PSF: How has your music or your thoughts about music evolved?

It's become a little bit more realistic. Most of my stuff started out as conceptual art projects where I'd have these ideas about multiple narratives, time flows going in different directions, past, present and future blurring. Things like this especially for the first couple of years after I graduated college. Now, after seeing those things become resident with pop culture, those themes are standard fodder. So it was like 'What's next? What now?' I actually want to engage pop culture on its own merits when I do this album for Geffen. It's starting from the premise that 'let's see how this evolves into art rather than the other way around.' I want to start from the opposite end of the spectrum.

PSF: Could you talk about art installations where you've found appropriate settings for your music?

Each environment has its own resonance.

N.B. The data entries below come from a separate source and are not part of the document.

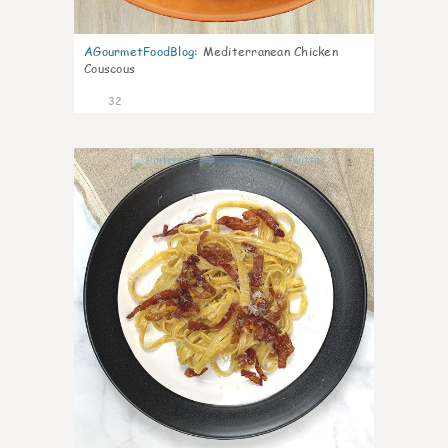
AGourmetFoodBlog
:
Mediterranean Chicken
Couscous
32
1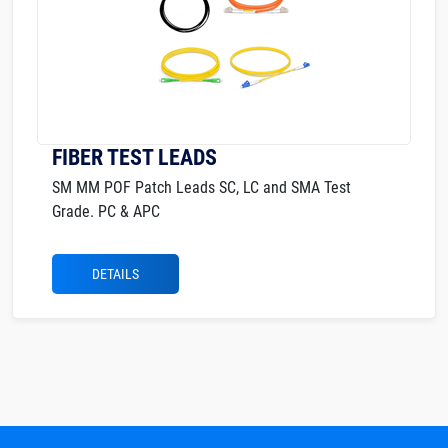
FIBER TEST LEADS
SM MM POF Patch Leads SC, LC and SMA Test
Grade. PC & APC
DETAILS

What I try to do is bounce off of that and see what music comes from that experience. Some of it can be horribly clustrophobic music and some of it can be really expansive, open music.

I did a show that was based on gestural patterns ('Death in the Light of the Phonograph' at Annina Nosei Gallery) in September '96. The main room was made of a series of loops in an invisible maze structure I created. You could run loops through different reverbs and in different chambers. If you yell, your voice will come back to you in a couple of seconds. That's a sonic map of the room by physiology. Bats do it all the time by bouncing their sonar waves off the landscape. I made a series of pre-existing loops that were maps of different geographic areas, put them in the room so they were on automatic repeat. So these loops would be subtely swifiting as you walked through the space and also if you were just standing still. The back room was made of a series of music notation paintings and structures that I did on cardboard in imitation of the African-American artist Bill Traylor (an outsider from the early 20th century).

PSF: With today's music, there doesn't seem to be a line anymore between what is and what isn't music or what is foreground and what's background. What's your thoughts about this?

There's certain pioneers like Cage and Boulez and Luigi Russolo- all of those guys changed the perception of the environment around them and made it into music. After that, it's like 'what's next?' That's why I like someone like Xenakis because he can precisely organize noise and silence. There's many others too. In terms of that stuff, much of it has been absorbed into youth culture as a permanent critique of silence. That's what I find really fascinating in this late 20th century zone.

PSF: Where do you think that's going to lead to?

I really think it's going to lead to the notion of bio-metrics- music that's reflected in statistical, biological experiences. Like someone continuously experiences heat or sound and you can have sounds for each specific instance of a day and just have these continuous, evolving emotional soundtracks playing. But it's almost going to be more like where you see music becoming a permanent notion of industrial psychology.

We can already make the human voice into anything. You can synthesize any type of sound. It's just going to get more and more refined. I also have a feeling that there's going to be doing a lot more behavioral research- how human beings respond to tone structure and such. It's going to go into this kind of strange, scientific locale.

PSF:Any advice to aspiring mixers/DJ's out there?

'Act global, think local.' Local can just be the thought patterns bouncing around in your head at the moment or the radio that you're able to get in a certain geographic area. It can also be stuff that you receive from the Internet. The options are almost infinite in terms of sound construction. The best way would be to implode and see what's inside.